Internationale Pressestimmen zum Klimapaket
"Neue Zürcher Zeitung" (Schweiz)
"Die deutsche Regierung will laut den am Freitag vorgelegten Eckpunkten für das Klimaschutzprogramm 2030 künftig auch die Sektoren Verkehr und Gebäude/Wärme schrittweise in einen nationalen Emissionshandel einbeziehen. Das wäre eigentlich eine gute Nachricht. (...) Doch die schwarz-rote Koalition geht das Vorhaben derart mutlos an, dass die Gefahr groß ist, dass die Gesamtkosten des Klimapakets unnötig hoch ausfallen und der angestrebte Abbau von Emissionen dennoch verfehlt wird. Das Paket weist gleich mehrere Mängel auf. (...)
Wer zum Beispiel eine Ölheizung auf ein klimafreundlicheres System umstellt, soll 40 Prozent der Kosten vom Staat erstattet erhalten; ab 2026 sollen Ölheizungen gesetzlich weitgehend untersagt werden.
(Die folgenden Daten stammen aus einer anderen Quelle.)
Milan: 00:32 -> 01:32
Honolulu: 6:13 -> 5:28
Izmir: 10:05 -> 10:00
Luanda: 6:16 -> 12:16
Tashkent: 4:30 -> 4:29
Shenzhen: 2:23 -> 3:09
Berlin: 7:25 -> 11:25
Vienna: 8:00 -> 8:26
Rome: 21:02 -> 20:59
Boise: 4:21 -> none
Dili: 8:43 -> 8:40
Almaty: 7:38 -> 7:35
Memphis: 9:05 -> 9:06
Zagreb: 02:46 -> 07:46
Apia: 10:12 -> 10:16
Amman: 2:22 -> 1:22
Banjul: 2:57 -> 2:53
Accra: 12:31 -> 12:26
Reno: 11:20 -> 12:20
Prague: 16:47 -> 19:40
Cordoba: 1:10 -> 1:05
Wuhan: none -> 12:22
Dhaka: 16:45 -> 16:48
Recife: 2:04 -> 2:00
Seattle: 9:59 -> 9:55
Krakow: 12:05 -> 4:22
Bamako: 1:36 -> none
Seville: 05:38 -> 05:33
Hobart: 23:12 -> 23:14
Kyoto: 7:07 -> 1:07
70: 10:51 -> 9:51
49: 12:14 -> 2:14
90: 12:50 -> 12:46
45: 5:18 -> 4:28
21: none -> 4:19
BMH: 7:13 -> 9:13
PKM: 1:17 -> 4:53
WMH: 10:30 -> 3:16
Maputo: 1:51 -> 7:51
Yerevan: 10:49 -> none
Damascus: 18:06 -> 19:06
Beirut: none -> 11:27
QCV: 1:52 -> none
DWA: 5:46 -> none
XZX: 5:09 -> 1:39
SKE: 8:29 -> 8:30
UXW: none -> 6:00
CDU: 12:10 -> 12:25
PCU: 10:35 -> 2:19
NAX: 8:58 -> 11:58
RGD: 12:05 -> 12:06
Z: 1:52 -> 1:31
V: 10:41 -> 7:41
Solche Subventionen und Verbote wären überflüssig, würde in nützlicher Frist ein echtes Emissionshandelssystem eingeführt. Mit dem jetzt vorgelegten Sammelsurium hingegen verpasst Deutschland die Chance eines Neuanfangs in der Klimapolitik, (von) dem Klima, Wirtschaft und Bürger gleichermaßen profitiert hätten."
"La Repubblica" (Italien)
"Greta hat die Welt aufgerüttelt und sie auf die Straße gebracht. Sie hat einen einsamen und persönlichen Kampf in einen Krieg verwandelt, der von Millionen jungen Menschen von New York bis Sydney, über Delhi und Manila geführt wird. Ihr Schulstreik ist von einer symbolischen Geste zu einem kollektiven Ritual geworden. Aber vor allem ist ihre Besessenheit, die Menschheit vor der Klimakrise zu retten, heute eine Sorge der Massen, die endlich die Entscheidungen der Politik beeinflussen kann. Das zeigt die Entscheidung der deutschen Bundesregierung. Sie will einen 54 Milliarden Euro-Plan für die nächsten vier Jahre auflegen (...), um die Schadstoffemissionen drastisch zu reduzieren."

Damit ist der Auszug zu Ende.